Chomsky Normal Form

COMP218 Lectures 2021-11-05

To parse quicker we can use the Cocke-Younger-Kasami algorithm. To do this we must prepare the CFG and convert it to Chomsky normal form:

1. Eliminate $\epsilon$ productions.
2. Eliminate unit productions.
3. Add rules for terminals and split longer sequences of non-terminals.

Chomsky Normal Form

A CFG is in Chomsky normal form if every production has the form:

\[A\rightarrow BC\text{ or }A\rightarrow a\]

We allow $S\rightarrow\epsilon$ for the start variable only.
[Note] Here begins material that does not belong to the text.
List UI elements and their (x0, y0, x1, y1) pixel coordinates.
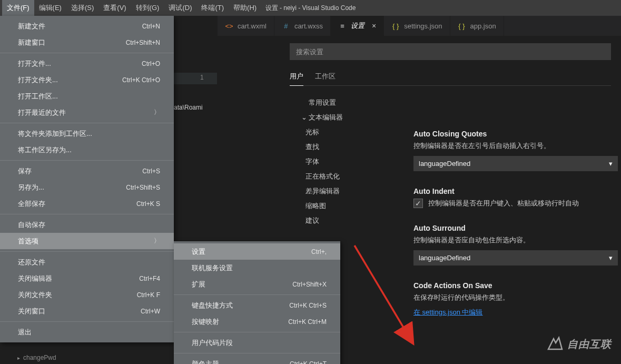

The third step of conversion goes like so. We start with the following production:

\[A\rightarrow BcDE\]

1. Replace Terminals with new variables:

   \[\begin{aligned} A&\rightarrow BCDE\\ C&\rightarrow c \end{aligned}\]

2. Break up sequences with new variables:

   \[\begin{aligned} A&\rightarrow BX\\ X&\rightarrow CY\\ Y&\rightarrow DE\\ \hline C&\rightarrow c \end{aligned}\]

If ORs are used |, then treat each as a separate production when simplifying. ORs are allowed as they are just a shorthand.